Samedi 21 juillet un lieu de culte d’un quartier sensible de Villefranche a brûlé (quartier de Belleroche). L’incendie est parti d’un local utilisé par le club de foot. Des témoins ont vu deux jeunes sur les lieux quelques instants avant le début de l’incendie. Le feu s’est propagé à l’ensemble du bâtiment.
Est-ce que cet incendie a fait la une des journaux télévisés ? Y a-t-il eu des articles dans la presse nationale ? Est-ce que le Ministre de l’Intérieur a chamboulé son agenda pour se rendre sur les lieux ? Est-ce que tous les responsables religieux se sont indignés? Est-ce que l’enquête a été confiée à un service d’élite de la police?
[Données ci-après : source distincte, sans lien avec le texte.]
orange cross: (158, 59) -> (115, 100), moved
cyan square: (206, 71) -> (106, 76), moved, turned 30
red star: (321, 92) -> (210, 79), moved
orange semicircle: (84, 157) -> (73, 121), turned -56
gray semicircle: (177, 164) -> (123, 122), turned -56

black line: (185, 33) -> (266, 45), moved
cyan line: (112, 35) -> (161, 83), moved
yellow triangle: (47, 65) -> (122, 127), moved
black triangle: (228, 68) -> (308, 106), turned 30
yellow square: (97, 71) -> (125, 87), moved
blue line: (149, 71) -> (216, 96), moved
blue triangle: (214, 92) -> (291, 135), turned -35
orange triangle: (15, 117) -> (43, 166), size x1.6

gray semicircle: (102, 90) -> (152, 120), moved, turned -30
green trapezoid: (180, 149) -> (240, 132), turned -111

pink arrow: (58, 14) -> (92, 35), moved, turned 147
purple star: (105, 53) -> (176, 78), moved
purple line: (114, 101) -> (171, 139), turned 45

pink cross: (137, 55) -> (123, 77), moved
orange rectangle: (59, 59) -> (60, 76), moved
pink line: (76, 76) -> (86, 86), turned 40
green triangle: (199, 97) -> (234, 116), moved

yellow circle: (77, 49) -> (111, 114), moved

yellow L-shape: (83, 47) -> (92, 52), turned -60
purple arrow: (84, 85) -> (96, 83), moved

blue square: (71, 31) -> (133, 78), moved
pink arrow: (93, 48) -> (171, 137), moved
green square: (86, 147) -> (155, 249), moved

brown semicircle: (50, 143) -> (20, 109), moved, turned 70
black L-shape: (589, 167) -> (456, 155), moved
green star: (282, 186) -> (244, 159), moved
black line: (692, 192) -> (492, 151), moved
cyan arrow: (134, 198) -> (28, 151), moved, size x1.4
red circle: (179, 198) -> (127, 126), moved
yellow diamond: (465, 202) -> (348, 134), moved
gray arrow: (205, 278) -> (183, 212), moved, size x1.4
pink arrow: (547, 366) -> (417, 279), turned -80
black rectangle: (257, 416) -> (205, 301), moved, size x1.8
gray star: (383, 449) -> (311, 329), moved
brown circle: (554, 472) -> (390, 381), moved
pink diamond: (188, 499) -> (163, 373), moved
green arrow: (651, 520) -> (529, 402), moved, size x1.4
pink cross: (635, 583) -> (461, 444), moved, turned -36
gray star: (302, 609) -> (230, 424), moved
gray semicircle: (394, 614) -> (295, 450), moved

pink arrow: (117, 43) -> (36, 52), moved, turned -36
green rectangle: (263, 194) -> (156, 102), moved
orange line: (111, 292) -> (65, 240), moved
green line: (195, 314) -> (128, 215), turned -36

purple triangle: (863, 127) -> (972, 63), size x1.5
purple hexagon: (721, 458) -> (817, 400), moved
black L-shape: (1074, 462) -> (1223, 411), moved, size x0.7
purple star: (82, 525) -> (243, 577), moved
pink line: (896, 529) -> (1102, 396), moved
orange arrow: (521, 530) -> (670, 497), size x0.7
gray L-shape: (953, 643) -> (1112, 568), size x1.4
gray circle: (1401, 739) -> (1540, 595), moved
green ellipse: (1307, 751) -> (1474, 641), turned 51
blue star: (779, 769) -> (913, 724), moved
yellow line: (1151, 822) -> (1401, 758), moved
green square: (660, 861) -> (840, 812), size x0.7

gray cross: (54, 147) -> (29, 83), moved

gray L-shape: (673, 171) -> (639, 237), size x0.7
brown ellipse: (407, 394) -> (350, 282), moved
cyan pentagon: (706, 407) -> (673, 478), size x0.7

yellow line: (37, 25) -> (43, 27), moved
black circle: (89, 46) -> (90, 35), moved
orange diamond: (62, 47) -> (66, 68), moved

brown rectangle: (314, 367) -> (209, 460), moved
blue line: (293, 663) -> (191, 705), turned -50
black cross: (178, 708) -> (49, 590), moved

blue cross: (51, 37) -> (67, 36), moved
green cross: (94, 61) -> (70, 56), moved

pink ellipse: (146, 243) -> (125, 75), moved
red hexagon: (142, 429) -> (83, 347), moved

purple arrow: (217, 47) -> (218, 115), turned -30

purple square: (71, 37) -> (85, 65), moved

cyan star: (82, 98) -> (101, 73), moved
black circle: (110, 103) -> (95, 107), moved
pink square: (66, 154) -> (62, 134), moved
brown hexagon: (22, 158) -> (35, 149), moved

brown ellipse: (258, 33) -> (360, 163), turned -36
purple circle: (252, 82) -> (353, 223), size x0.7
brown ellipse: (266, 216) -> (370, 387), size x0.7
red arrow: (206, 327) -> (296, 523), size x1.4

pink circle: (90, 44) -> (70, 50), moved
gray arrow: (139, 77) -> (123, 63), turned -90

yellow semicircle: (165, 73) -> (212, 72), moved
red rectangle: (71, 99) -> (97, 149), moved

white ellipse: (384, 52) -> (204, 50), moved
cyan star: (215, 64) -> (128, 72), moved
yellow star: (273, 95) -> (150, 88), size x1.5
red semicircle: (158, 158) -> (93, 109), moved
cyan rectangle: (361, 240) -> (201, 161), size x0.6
Vous l’avez compris ce n’est pas une mosquée mais seulement une église qui a brûlé. L’enquête a été confiée au commissariat local, il n’y a eu à ce jour que deux petits articles sur l’édition locale du Progrès. L’incendie de l’église y est décrit comme un dommage collatéral de l’incendie du local de foot. En omettant bien sûr de dire que ce local se situe derrière l’église et que c’était l’endroit idéal pour déclencher un incendie.
J’espère que les enquêteurs exploreront toutes les pistes dont celle du contexte (église au milieu d’un quartier islamisé et début du ramadan)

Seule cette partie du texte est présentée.